UF’s road to diversityBy Melanie Stawicki Azam
Published: January 24th, 2012 • Category: Students, Top Stories
Reuben Brigety, M.D., began his journey in 1965 as the first African-American student to graduate from the University of Florida College of Medicine, but the college’s road to diversity wasn’t without its challenges.
In fact, at the end of his first year of medical school, Brigety said he was given the option of repeating his first year or transferring to a historically black medical school.
“I said I’ll repeat the first year,” said Brigety, who was determined not to give up. He and classmate Earl Cotman, M.D. were the first two African-Americans to graduate from the UF College of Medicine in 1970.
The Jacksonville obstetrician-gynecologist told his story to a roomful of students, alumni, faculty and staff — including Michael L. Good, M.D., dean of the College of Medicine — as part of the college’s History of Medicine lecture series,.
Brigety, born in 1944, grew up in Daytona Beach during Florida’s Jim Crow segregation laws. But early on, the idea of attending UF was planted in his mind when his grandmother told him about Virgil D. Hawkins, an African-American who tried to attend UF’s law school in 1949, but was denied admission. But Hawkins paved the way for George Starke, UF’s first African-American law student in 1958.
“I guess the imprint was there of the University of Florida,” he said. “I guess the imprint was there that this was something we couldn’t do, but something we were trying to do.”
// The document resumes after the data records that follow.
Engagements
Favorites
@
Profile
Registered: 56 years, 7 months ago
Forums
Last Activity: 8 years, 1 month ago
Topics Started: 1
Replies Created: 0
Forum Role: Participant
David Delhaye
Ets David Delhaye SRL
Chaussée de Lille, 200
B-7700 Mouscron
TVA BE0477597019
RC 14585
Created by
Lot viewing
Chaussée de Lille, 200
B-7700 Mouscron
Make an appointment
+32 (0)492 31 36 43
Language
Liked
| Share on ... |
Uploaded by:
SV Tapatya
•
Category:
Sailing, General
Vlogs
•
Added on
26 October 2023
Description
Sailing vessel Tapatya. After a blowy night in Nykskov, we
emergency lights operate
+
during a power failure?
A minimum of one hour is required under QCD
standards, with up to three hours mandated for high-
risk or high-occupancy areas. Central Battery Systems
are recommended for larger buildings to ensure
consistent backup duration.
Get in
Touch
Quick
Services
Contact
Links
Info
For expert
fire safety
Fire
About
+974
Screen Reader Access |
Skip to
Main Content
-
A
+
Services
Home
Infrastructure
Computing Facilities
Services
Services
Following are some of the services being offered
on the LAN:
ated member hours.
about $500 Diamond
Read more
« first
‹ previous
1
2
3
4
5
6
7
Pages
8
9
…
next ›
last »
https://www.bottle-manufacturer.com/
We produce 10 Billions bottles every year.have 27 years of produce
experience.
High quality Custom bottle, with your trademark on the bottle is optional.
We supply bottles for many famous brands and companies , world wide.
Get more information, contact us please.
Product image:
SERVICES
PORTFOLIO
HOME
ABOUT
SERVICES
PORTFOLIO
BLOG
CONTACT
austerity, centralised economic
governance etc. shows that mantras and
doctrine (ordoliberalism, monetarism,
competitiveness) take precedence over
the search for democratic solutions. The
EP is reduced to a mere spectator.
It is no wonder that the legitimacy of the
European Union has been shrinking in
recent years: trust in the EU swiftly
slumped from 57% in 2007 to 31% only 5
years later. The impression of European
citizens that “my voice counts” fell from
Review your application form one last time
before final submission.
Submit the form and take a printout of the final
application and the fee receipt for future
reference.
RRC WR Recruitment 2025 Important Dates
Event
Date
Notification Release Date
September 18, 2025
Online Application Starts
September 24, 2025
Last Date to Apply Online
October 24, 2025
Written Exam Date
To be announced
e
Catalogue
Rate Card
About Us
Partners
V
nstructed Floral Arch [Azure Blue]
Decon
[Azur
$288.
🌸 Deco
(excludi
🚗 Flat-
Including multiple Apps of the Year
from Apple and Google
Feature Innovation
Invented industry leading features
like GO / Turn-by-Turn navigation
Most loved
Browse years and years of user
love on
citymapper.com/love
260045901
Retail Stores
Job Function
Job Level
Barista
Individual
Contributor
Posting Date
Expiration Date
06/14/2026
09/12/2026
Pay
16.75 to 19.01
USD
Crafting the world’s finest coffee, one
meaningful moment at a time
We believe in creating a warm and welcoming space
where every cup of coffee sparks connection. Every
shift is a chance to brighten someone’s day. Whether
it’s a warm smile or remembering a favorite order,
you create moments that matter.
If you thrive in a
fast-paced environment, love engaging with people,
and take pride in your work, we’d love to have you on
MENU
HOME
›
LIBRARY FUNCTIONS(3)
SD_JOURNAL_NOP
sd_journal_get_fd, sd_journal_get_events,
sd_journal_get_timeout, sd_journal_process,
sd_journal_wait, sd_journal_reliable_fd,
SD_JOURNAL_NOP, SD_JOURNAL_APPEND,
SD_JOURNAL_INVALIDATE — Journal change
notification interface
The Hon. Stephan Mickle, one of Brigety’s best friends who grew up with him in Daytona, also broke racial barriers at UF. Now a federal judge for the Northern District of Florida, Mickle became the first African-American to receive an undergraduate degree from UF in 1965 and the second black student to graduate from the UF College of Law in 1970. His wife, Evelyn Moore Mickle, became the first African-American graduate of the UF College of Nursing in 1967.
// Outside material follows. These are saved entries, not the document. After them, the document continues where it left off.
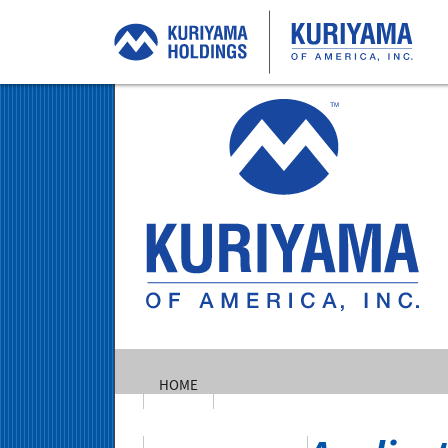
Ku
of
Am
In
HOME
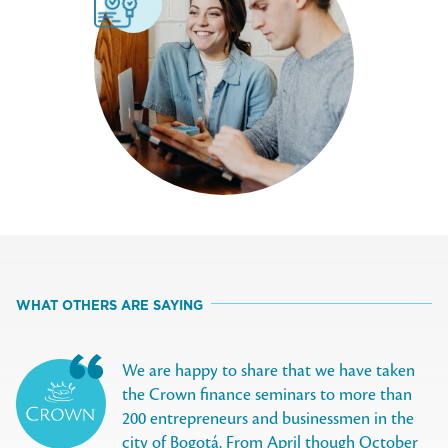
WHAT OTHERS ARE SAYING
We are happy to share that we have taken
the Crown finance seminars to more than
200 entrepreneurs and businessmen in the
city of Bogotá. From April though October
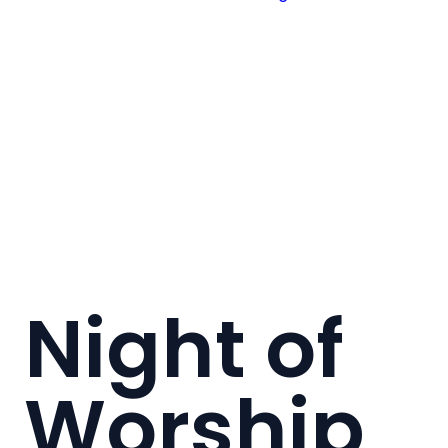
Night of
Worship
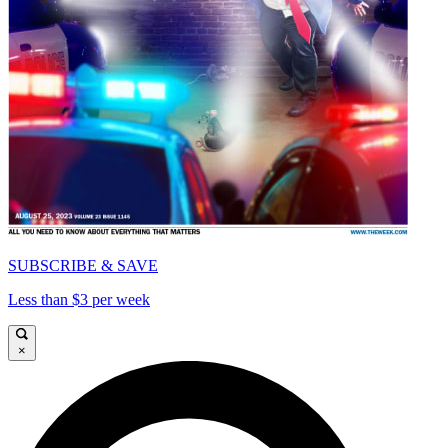
SUBSCRIBE & SAVE
Less than $3 per week
×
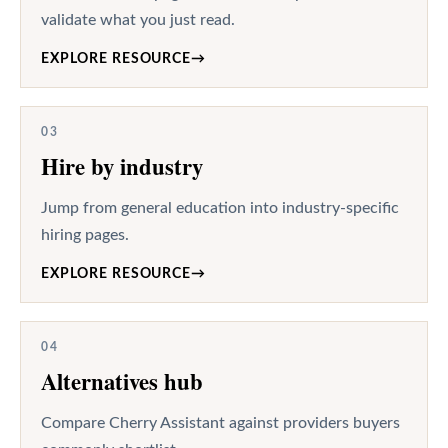
validate what you just read.
EXPLORE RESOURCE
→
03
Hire by industry
Jump from general education into industry-specific
hiring pages.
EXPLORE RESOURCE
→
04
Alternatives hub
Compare Cherry Assistant against providers buyers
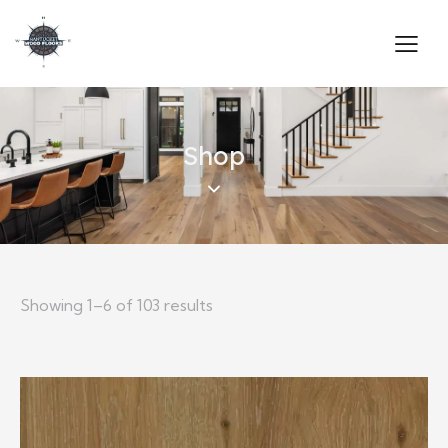
Shop
Showing 1–6 of 103 results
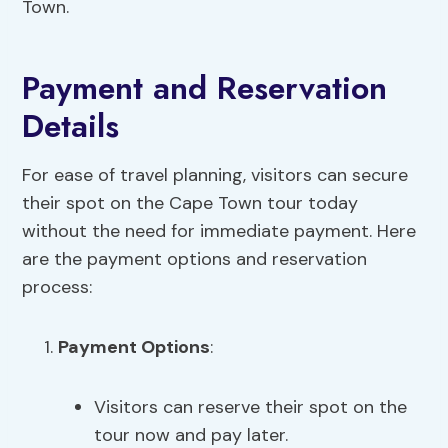
Town.
Payment and Reservation
Details
For ease of travel planning, visitors can secure
their spot on the Cape Town tour today
without the need for immediate payment. Here
are the payment options and reservation
process:
Payment Options
:
Visitors can reserve their spot on the
tour now and pay later.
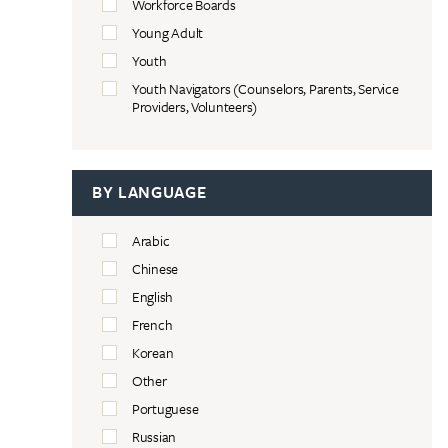
Workforce Boards
Young Adult
Youth
Youth Navigators (Counselors, Parents, Service
Providers, Volunteers)
BY LANGUAGE
Arabic
Chinese
English
French
Korean
Other
Portuguese
Russian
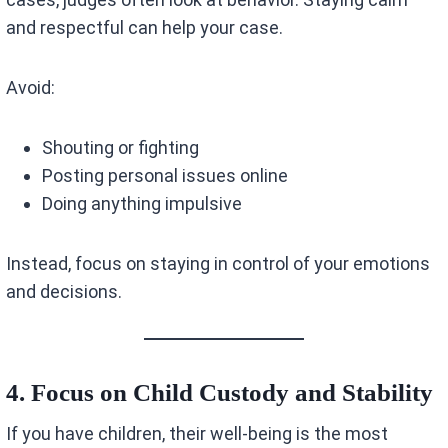
and respectful can help your case.
Avoid:
Shouting or fighting
Posting personal issues online
Doing anything impulsive
Instead, focus on staying in control of your emotions
and decisions.
4. Focus on Child Custody and Stability
If you have children, their well-being is the most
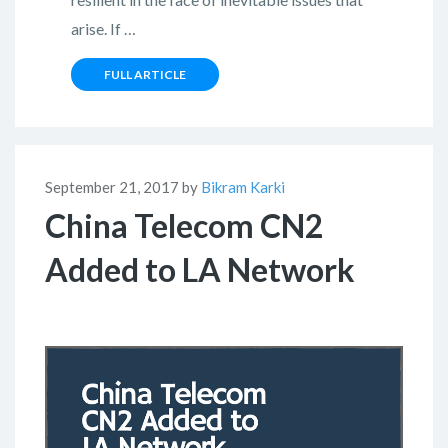
arise. If …
FULL ARTICLE
September 21, 2017 by
Bikram Karki
China Telecom CN2
Added to LA Network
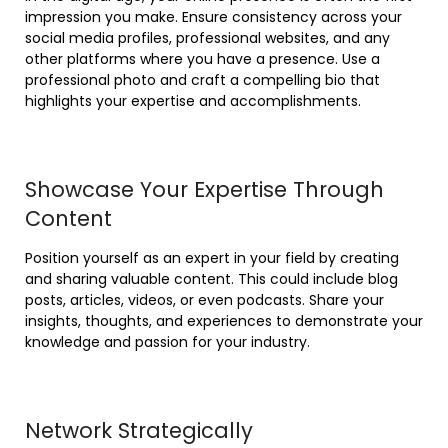
impression you make. Ensure consistency across your
social media profiles, professional websites, and any
other platforms where you have a presence. Use a
professional photo and craft a compelling bio that
highlights your expertise and accomplishments.
Showcase Your Expertise Through
Content
Position yourself as an expert in your field by creating
and sharing valuable content. This could include blog
posts, articles, videos, or even podcasts. Share your
insights, thoughts, and experiences to demonstrate your
knowledge and passion for your industry.
Network Strategically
“Students wouldn’t talk to him, teachers wouldn’t engage him, people wouldn’t study with him,” Brigety said. “So I will always thank the judge for paving the road to diversity at the University of Florida.”
John Downs, M.D., a 1969 UF COM alumnus, said he was one of two northerners in the class. The Illinois native remembered going to a local laundry with Brigety to drop off some shirts.
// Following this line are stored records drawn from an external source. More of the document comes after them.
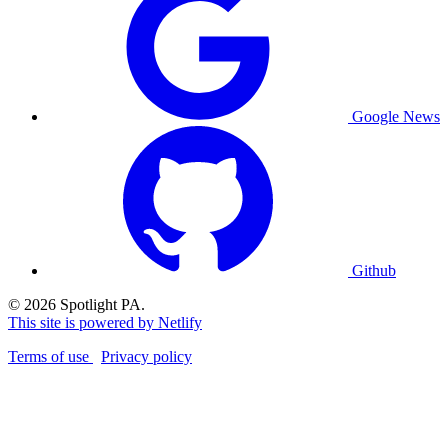
Google News
Github
© 2026 Spotlight PA.
This site is powered by Netlify
Terms of use
Privacy policy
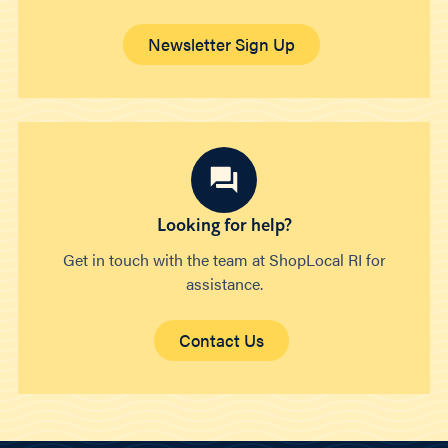
Newsletter Sign Up
Looking for help?
Get in touch with the team at ShopLocal RI for
assistance.
Contact Us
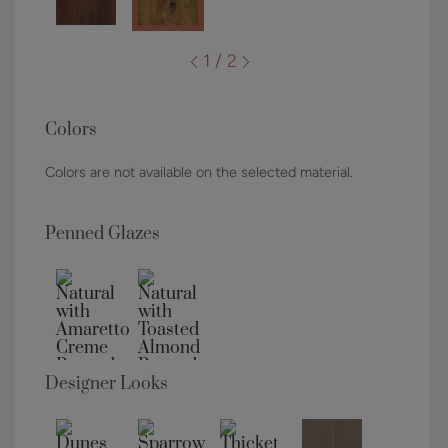
1 / 2
Colors
Colors are not available on the selected material.
Penned Glazes
Designer Looks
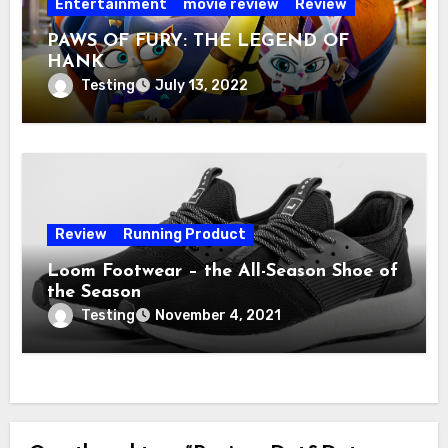
Entertainment
movie review
Review
PAWS OF FURY: THE LEGEND OF
HANK
Testing
July 13, 2022
Review
Running Product
Loom Footwear – the All-Season Shoe of
the Season
Testing
November 4, 2021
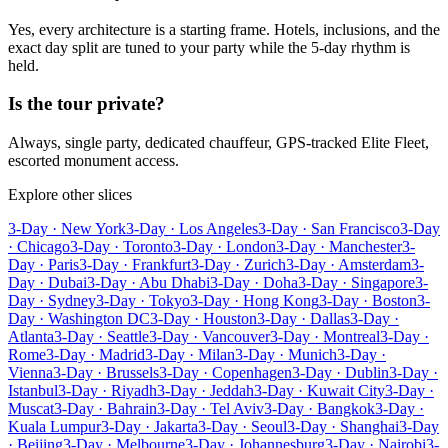
Yes, every architecture is a starting frame. Hotels, inclusions, and the
exact day split are tuned to your party while the 5-day rhythm is
held.
Is the tour private?
Always, single party, dedicated chauffeur, GPS-tracked Elite Fleet,
escorted monument access.
Explore other slices
3-Day · New York
3-Day · Los Angeles
3-Day · San Francisco
3-Day
· Chicago
3-Day · Toronto
3-Day · London
3-Day · Manchester
3-
Day · Paris
3-Day · Frankfurt
3-Day · Zurich
3-Day · Amsterdam
3-
Day · Dubai
3-Day · Abu Dhabi
3-Day · Doha
3-Day · Singapore
3-
Day · Sydney
3-Day · Tokyo
3-Day · Hong Kong
3-Day · Boston
3-
Day · Washington DC
3-Day · Houston
3-Day · Dallas
3-Day ·
Atlanta
3-Day · Seattle
3-Day · Vancouver
3-Day · Montreal
3-Day ·
Rome
3-Day · Madrid
3-Day · Milan
3-Day · Munich
3-Day ·
Vienna
3-Day · Brussels
3-Day · Copenhagen
3-Day · Dublin
3-Day ·
Istanbul
3-Day · Riyadh
3-Day · Jeddah
3-Day · Kuwait City
3-Day ·
Muscat
3-Day · Bahrain
3-Day · Tel Aviv
3-Day · Bangkok
3-Day ·
Kuala Lumpur
3-Day · Jakarta
3-Day · Seoul
3-Day · Shanghai
3-Day
· Beijing
3-Day · Melbourne
3-Day · Johannesburg
3-Day · Nairobi
3-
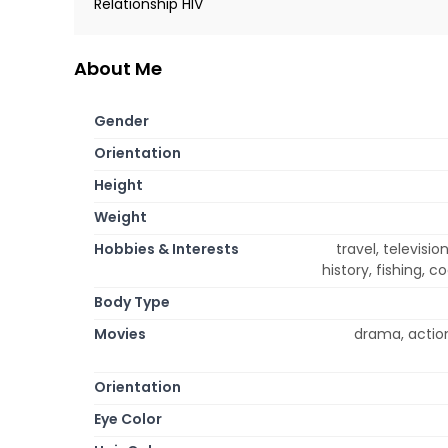
Relationship HIV
About Me
Gender
Orientation
Height
Weight
Hobbies & Interests
travel, televisio
history, fishing, 
Body Type
Movies
drama, actio
Orientation
Eye Color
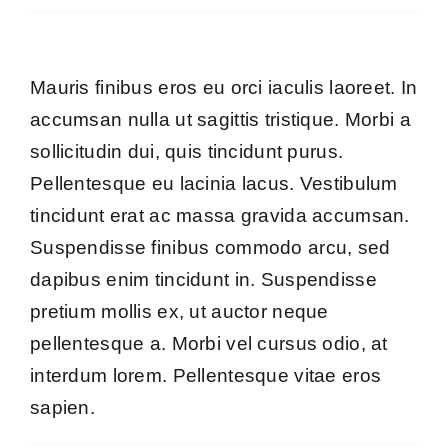
Mauris finibus eros eu orci iaculis laoreet. In
accumsan nulla ut sagittis tristique. Morbi a
sollicitudin dui, quis tincidunt purus.
Pellentesque eu lacinia lacus. Vestibulum
tincidunt erat ac massa gravida accumsan.
Suspendisse finibus commodo arcu, sed
dapibus enim tincidunt in. Suspendisse
pretium mollis ex, ut auctor neque
pellentesque a. Morbi vel cursus odio, at
interdum lorem. Pellentesque vitae eros
sapien.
A woman at the counter said, “We don’t do colored shirts.” Downs said he began to pull his non-white shirts out, but Brigety knew what the woman really meant – that she would not serve blacks – and he suggested they leave.
Although it wasn’t a welcoming environment, Brigety said he realized years later there were people who were pulling for him at UF, even if it wasn’t always obvious.
As a student, Brigety encountered Hugh M. “Smiley” Hill, M.D., the college’s longtime associate dean for student and alumni affairs, and he recalled having to reluctantly ask Hill for a $1,500 loan to get married during medical school.
“(Hill) said, ‘Brigety, I never thought you’d get this far, but you fooled me,’” recalled Brigety. “‘I’m not going to give you $1,500 — here’s $4,000.’”
First-year medical student Lauren Simmons said Brigety’s talk was energizing and illustrated the importance of determination, following your dreams and “to not let anyone stand in your way.”
After graduation, Brigety completed his residency in obstetrics and gynecology at Duval Medical Center in Jacksonville, and his feelings warmed toward his alma mater over the years.
“Life is full of chapters; there are many chapters in the book and some of them are bad chapters,” Brigety said. “But if you give up, you know where that book is going to end — on that bad chapter.”